One Statistics Professor Was Just Banned By Google: Here Is His Story

Discussion in 'privacy general' started by mirimir, Aug 21, 2017.

  1. mirimir

    mirimir Registered Member

    Joined:
    Oct 1, 2011
    Posts:
    6,768
    That's bigger than the Bitcoin blockchain ;)
     
  2. Stefan Froberg

    Stefan Froberg Registered Member

    Joined:
    Jul 30, 2014
    Posts:
    218
    Uh...isn't block chain size currently now 153 GB or something?
    https://bitinfocharts.com
    And the blocks can continue growing indefinetely right?
    While that 83 GB is the max possible with that binary format (and will in reality be less because not all IP addresses have hostname)

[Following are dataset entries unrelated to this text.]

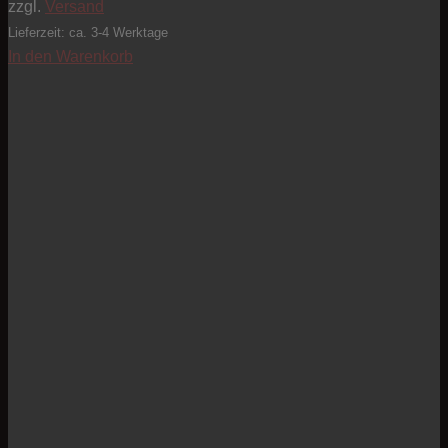
zzgl.
Versand
Lieferzeit: ca. 3-4 Werktage
In den Warenkorb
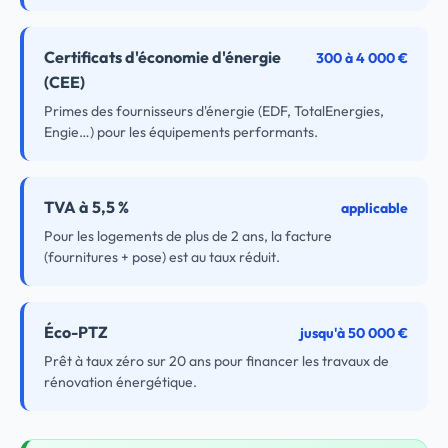
Certificats d'économie d'énergie
300 à 4 000 €
(CEE)
Primes des fournisseurs d'énergie (EDF, TotalEnergies,
Engie…) pour les équipements performants.
TVA à 5,5 %
applicable
Pour les logements de plus de 2 ans, la facture
(fournitures + pose) est au taux réduit.
Éco-PTZ
jusqu'à 50 000 €
Prêt à taux zéro sur 20 ans pour financer les travaux de
rénovation énergétique.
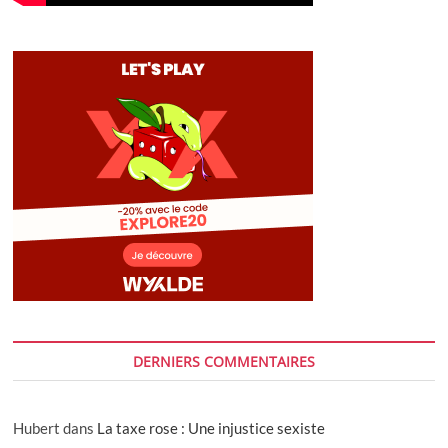
DERNIERS COMMENTAIRES
Hubert
dans
La taxe rose : Une injustice sexiste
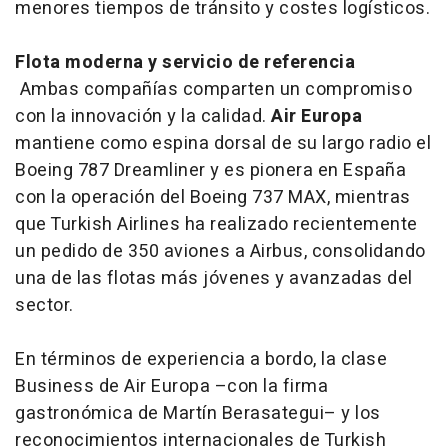
menores tiempos de tránsito y costes logísticos.
Flota moderna y servicio de referencia
Ambas compañías comparten un compromiso
con la innovación y la calidad.
Air Europa
mantiene como espina dorsal de su largo radio el
Boeing 787 Dreamliner y es pionera en España
con la operación del Boeing 737 MAX, mientras
que Turkish Airlines ha realizado recientemente
un pedido de 350 aviones a Airbus, consolidando
una de las flotas más jóvenes y avanzadas del
sector.
En términos de experiencia a bordo, la clase
Business de Air Europa –con la firma
gastronómica de Martín Berasategui– y los
reconocimientos internacionales de Turkish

    EDIT: Bitcoin reminds me ... maybe I should use sha256 too instead of sha1 ....
    Or better yet, add field to that binary file that will tell what hash method was used as
    a way to be future proof and as old hashing methods get breaked and new ones come ....
     
    Last edited: Aug 28, 2017
  3. deBoetie

    deBoetie Registered Member

    Joined:
    Aug 7, 2013
    Posts:
    1,329
    Location:
    UK
    Personally, I'd trim this to the top say 1M visited sites, which through Pareto's law effects will comprise 99.999% or something of the total DNS requests. The remainder can be handled through DNS.
     
  4. mirimir

    mirimir Registered Member

    Joined:
    Oct 1, 2011
    Posts:
    6,768
    I think that it's ~127 GB now. It's been a while since I checked :eek:

    https://blockchain.info/charts/blocks-size
    Yep, they sure can :eek:
    That's a fair point.
    :)
     
  5. RockLobster

    RockLobster Registered Member

    Joined:
    Nov 8, 2007
    Posts:
    875
    I think as long as it can fit on a thumbdrive its good.
     
  6. Stefan Froberg

    Stefan Froberg Registered Member

    Joined:
    Jul 30, 2014
    Posts:
    218
    Some status of the mapping:
    All the following countries have now been fully mapped

    AD AE AF AG AI AL AM AO AP AR AS AT AW AX AZ
    BA BB BD BF BG BH BI BJ BL BM BN BO BQ BS BT BW BY BZ
    CD CF CG CI CK CM CR CU CV CW CY
    DJ DM DO DZ
    EC EE ER ET
    FJ FM FO
    GA GD GE GF GG GH GI GL GM GN GP GQ GT GU GW GY
    HN HR HT
    IM IO IQ IS
    JE JM JO
    KG KH KI KM KN KP KW KY
    LA LB LC LI LK LR LS LU LV LY
    MC MD ME MF MG MH MK ML MM MN MO MP MQ MR MS MT MU MV MW MZ

    total hostname/IP combinations: 33 197 647
    total compressed size: 47 MB

    Starting mapping the rest of the countries...
    Hmmmm...some of the remaining countries should have been completed long ago but show 99.9% complete...
    There must be something wrong with nmap...or maybe my mapping script that runs them in parallel....
    Need to test my own program soon.
     
  7. Stefan Froberg

    Stefan Froberg Registered Member

    Joined:
    Jul 30, 2014
    Posts:
    218
    175/195 of countries (89%) now fully mapped.
    compressed size: 242 MB

    going to be interesting ... ;)

    EDIT: If the data is right then some observations can already be made.
    I now have only 35 930 643 hostname/IP addresses from all those completed countries
    and when I look them, most of them are rather small countries.
    So the the remaining 20 countries will cover the rest of the Internet.
     
    Last edited: Aug 31, 2017
  8. Stefan Froberg

    Stefan Froberg Registered Member

    Joined:
    Jul 30, 2014
    Posts:
    218
    Dang jet lag still bothering but managed to make some code for portable DNS.
    3/4 or something like that countries are now finished and so far there are about 71 million hostname/IP combos and the uncompressed size is about 3.1 GB. Estimate is that after the rest of the big countries finish, the size and number of lines might be double or triple that. So all the uncompressed CSV files should fit to one 8 GB thumb drive or at least to one 16 GB thumb drive easily.
    Few of the country data was corrupted, so have to start mapping them again ... *sight*

    Switching to my binary file format from CSV text file format seems to, in generally, reduce size about 3/4 of the original or so. Search speed is, well okay (now takes about 30 s to search the very last record from 13 million records), but Im sure it can be improved by using memory-mapped files, Intel SIMD extensions for comparing SHA hashes, and maybe parallel reading. (could be also that the background parallel mappings still going on affected the reading speed)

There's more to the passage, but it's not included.